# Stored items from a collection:
━━━━━━━━━━━━━━━━

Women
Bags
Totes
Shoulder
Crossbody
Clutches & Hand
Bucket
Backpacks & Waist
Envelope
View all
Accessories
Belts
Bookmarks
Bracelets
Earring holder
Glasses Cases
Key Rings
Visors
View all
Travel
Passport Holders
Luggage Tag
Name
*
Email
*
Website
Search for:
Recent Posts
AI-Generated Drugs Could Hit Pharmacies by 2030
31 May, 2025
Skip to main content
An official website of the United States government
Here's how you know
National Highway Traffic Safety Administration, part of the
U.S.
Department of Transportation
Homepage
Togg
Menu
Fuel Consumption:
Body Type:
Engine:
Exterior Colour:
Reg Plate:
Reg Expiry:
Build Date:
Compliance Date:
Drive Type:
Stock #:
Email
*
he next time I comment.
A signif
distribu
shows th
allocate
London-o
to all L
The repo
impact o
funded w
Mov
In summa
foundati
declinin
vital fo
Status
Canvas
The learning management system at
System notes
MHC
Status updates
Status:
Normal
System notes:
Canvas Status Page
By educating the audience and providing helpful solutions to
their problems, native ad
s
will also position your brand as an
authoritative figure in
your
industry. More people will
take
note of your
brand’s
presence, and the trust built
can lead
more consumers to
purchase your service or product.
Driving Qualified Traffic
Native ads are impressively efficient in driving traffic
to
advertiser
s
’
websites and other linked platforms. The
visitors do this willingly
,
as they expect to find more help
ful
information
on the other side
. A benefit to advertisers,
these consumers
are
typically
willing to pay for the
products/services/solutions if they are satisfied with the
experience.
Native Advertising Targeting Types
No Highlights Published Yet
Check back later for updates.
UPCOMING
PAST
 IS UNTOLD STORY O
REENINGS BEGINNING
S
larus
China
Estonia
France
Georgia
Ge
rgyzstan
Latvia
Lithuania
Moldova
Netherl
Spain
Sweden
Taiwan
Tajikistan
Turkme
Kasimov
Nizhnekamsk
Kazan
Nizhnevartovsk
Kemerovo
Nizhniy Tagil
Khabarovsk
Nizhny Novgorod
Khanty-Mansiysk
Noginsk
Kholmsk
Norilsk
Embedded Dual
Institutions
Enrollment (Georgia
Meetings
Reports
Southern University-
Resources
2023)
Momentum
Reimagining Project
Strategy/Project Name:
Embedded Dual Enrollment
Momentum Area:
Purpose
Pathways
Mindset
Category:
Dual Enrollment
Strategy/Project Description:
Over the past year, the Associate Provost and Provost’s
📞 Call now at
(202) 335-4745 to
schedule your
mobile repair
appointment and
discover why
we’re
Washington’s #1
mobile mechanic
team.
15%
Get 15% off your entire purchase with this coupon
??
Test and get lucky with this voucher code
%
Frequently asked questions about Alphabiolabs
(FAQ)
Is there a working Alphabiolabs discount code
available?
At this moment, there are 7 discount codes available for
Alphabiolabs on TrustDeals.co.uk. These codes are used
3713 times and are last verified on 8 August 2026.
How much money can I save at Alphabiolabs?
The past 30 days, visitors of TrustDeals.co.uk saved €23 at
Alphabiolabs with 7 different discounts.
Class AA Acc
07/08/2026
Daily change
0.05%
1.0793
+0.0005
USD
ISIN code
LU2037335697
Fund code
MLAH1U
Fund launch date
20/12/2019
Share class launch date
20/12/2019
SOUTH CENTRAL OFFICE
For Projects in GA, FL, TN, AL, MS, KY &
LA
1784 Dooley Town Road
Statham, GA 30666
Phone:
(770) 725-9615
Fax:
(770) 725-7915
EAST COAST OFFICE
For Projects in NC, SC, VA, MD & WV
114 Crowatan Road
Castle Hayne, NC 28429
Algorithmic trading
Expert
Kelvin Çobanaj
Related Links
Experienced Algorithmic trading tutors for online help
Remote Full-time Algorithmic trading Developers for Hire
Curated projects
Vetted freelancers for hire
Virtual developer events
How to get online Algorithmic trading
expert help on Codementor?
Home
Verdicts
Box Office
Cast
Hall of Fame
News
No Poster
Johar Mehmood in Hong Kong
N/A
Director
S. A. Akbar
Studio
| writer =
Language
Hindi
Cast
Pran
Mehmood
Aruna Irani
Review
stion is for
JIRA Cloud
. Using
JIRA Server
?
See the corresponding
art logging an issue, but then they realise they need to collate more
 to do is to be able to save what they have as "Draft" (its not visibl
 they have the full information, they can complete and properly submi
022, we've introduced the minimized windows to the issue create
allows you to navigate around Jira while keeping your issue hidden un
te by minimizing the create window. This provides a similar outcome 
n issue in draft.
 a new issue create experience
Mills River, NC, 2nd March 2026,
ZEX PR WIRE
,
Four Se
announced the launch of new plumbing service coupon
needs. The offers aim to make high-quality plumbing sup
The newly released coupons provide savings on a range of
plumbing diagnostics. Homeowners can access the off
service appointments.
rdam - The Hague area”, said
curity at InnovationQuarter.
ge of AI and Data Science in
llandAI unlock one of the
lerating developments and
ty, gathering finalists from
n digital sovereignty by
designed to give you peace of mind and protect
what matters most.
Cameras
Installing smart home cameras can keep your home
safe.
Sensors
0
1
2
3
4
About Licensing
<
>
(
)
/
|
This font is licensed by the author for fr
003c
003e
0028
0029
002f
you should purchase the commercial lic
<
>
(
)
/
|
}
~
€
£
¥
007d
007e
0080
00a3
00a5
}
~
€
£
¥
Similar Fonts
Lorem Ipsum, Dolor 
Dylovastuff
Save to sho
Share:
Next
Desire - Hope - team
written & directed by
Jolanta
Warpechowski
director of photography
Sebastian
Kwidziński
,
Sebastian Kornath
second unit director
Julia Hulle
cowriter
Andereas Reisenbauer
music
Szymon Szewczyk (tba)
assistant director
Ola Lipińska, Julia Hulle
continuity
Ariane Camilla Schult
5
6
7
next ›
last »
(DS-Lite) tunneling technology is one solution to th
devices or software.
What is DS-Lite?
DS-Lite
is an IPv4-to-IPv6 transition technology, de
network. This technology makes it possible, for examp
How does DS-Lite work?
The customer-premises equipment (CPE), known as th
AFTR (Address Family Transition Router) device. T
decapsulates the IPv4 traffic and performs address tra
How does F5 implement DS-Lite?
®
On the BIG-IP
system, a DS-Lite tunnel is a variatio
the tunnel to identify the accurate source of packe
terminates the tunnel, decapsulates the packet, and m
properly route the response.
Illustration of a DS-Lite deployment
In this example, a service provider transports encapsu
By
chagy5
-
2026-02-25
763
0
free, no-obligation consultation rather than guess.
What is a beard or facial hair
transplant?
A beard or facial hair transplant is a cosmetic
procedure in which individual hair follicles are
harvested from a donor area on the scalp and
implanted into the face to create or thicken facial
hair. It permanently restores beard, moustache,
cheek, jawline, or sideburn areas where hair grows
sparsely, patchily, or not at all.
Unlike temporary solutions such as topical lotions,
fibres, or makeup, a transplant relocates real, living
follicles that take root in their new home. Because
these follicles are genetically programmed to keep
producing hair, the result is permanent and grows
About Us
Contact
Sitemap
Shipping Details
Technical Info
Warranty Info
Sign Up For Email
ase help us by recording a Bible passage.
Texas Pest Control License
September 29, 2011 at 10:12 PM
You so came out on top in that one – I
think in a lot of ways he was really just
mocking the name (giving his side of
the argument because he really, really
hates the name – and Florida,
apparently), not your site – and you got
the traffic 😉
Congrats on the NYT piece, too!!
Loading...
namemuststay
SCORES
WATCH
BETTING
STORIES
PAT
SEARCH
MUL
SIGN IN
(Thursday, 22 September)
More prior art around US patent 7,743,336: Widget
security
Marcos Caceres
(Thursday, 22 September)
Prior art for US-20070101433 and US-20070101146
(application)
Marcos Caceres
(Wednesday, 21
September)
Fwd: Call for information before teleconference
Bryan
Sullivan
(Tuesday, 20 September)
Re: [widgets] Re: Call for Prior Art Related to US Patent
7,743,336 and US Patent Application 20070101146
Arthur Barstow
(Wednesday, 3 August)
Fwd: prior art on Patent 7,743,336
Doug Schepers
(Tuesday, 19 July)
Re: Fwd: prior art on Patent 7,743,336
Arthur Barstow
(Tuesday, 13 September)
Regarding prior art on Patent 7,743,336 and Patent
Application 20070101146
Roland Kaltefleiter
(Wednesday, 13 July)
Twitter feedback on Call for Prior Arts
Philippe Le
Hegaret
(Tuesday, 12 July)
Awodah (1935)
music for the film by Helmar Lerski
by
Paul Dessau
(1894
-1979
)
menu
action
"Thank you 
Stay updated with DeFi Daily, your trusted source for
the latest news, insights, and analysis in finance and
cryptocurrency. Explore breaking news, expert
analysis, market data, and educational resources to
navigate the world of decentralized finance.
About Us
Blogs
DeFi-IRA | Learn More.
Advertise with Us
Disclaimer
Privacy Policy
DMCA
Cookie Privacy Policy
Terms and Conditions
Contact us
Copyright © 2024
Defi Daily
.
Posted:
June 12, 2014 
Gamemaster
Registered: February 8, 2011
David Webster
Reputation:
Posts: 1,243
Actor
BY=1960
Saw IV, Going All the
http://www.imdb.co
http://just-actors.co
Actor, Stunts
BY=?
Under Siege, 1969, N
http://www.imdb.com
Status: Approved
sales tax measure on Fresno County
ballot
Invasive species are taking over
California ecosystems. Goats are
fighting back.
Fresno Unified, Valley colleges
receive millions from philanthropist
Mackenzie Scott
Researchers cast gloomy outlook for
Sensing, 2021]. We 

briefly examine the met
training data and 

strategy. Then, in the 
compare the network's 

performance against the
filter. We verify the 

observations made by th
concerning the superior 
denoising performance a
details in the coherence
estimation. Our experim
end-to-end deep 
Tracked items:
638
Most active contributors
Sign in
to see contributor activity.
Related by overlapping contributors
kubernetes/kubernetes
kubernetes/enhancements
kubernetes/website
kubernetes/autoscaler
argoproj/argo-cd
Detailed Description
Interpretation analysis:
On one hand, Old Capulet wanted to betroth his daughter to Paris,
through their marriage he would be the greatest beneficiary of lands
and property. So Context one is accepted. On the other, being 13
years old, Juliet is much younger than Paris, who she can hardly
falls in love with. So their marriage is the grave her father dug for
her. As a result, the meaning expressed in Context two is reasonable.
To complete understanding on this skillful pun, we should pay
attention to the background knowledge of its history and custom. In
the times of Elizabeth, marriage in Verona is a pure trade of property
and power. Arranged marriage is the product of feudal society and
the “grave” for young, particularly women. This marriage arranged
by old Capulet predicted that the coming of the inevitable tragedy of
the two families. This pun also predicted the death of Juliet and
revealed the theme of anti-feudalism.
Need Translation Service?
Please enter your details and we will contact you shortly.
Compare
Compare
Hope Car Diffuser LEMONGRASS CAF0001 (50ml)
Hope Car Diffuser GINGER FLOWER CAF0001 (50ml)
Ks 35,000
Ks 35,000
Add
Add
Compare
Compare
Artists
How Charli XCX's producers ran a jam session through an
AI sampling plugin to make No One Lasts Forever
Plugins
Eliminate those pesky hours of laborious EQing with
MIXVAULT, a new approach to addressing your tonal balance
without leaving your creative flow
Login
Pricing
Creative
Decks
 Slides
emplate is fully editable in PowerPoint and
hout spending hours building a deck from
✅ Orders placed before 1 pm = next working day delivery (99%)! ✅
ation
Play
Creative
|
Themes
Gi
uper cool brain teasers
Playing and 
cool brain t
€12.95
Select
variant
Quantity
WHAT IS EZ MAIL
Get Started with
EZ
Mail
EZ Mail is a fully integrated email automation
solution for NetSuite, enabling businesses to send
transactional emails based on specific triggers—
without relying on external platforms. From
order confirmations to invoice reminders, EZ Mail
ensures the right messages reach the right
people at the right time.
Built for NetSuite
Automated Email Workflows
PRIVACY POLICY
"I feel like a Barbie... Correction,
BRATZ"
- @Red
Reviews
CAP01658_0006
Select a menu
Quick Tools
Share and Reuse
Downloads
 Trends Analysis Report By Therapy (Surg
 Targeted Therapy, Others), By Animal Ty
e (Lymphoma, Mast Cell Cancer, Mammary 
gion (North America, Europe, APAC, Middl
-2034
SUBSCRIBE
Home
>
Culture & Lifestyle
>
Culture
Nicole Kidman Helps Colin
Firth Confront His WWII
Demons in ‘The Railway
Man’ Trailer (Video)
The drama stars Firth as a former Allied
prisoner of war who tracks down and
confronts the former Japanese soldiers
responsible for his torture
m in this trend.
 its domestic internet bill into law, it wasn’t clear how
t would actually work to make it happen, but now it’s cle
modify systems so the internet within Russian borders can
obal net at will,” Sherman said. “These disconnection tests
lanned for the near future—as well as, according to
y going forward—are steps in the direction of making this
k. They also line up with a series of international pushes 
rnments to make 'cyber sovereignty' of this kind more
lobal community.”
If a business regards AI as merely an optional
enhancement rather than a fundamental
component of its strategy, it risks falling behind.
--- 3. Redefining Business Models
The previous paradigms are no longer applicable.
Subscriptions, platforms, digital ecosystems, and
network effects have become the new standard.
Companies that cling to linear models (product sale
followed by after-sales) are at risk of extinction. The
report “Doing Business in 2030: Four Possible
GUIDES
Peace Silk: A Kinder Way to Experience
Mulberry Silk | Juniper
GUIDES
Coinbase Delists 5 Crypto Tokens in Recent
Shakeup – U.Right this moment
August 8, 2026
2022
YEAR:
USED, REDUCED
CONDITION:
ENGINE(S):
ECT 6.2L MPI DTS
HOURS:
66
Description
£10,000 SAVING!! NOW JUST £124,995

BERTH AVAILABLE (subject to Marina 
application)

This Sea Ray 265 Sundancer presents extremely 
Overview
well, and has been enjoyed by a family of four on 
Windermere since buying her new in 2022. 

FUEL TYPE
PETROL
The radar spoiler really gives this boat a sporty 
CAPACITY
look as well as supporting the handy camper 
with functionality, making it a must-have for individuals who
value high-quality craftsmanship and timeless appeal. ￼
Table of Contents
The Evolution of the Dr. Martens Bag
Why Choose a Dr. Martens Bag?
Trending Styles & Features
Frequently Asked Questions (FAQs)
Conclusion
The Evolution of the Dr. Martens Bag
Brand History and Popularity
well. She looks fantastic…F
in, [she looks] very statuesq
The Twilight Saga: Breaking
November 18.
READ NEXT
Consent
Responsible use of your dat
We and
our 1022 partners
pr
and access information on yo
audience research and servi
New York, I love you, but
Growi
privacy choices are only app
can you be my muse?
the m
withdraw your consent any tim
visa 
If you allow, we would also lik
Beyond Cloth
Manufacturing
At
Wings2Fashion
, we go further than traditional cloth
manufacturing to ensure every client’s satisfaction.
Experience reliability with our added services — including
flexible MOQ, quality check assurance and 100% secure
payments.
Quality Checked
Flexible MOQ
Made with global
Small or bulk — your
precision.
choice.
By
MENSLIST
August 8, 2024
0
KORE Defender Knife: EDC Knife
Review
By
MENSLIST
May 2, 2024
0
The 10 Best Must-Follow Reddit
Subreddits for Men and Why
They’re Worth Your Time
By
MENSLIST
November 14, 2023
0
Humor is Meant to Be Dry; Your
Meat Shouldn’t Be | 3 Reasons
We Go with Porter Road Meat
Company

━━━━━━━━━━━━━━━━

# TASK INSTRUCTIONS:
Starting at the top of the data above, repeat every line exactly until the line containing "Skip to main content" has been given, then stop.

# RESULT FOR THIS EXERCISE:
Women
Bags
Totes
Shoulder
Crossbody
Clutches & Hand
Bucket
Backpacks & Waist
Envelope
View all
Accessories
Belts
Bookmarks
Bracelets
Earring holder
Glasses Cases
Key Rings
Visors
View all
Travel
Passport Holders
Luggage Tag
Name
*
Email
*
Website
Search for:
Recent Posts
AI-Generated Drugs Could Hit Pharmacies by 2030
31 May, 2025
Skip to main content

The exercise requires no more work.